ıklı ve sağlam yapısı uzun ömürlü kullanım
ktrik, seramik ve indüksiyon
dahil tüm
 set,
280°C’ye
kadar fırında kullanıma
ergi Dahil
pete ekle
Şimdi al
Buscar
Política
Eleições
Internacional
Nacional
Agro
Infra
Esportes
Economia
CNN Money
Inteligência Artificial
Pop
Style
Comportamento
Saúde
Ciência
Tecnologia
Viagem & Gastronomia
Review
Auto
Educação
* * *
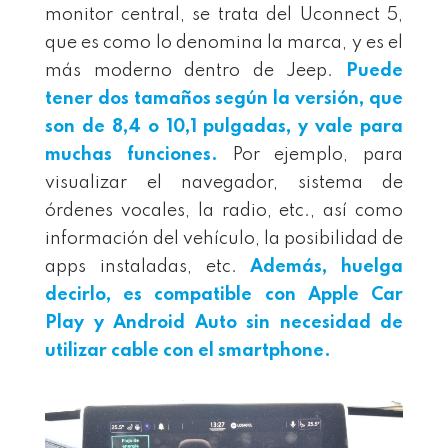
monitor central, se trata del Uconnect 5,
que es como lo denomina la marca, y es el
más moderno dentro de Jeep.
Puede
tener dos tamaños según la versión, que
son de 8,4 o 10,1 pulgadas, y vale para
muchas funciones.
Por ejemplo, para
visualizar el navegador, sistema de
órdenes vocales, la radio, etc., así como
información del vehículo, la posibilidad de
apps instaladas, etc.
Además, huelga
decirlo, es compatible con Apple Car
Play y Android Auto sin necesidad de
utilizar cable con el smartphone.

Task: Starting with the line with "apps instaladas, etc." above and going on through the line with "utilizar cable con el smartphone.", transcribe every line exactly, both ends included, and add nothing.

Output for this task:
apps instaladas, etc.
Además, huelga
decirlo, es compatible con Apple Car
Play y Android Auto sin necesidad de
utilizar cable con el smartphone.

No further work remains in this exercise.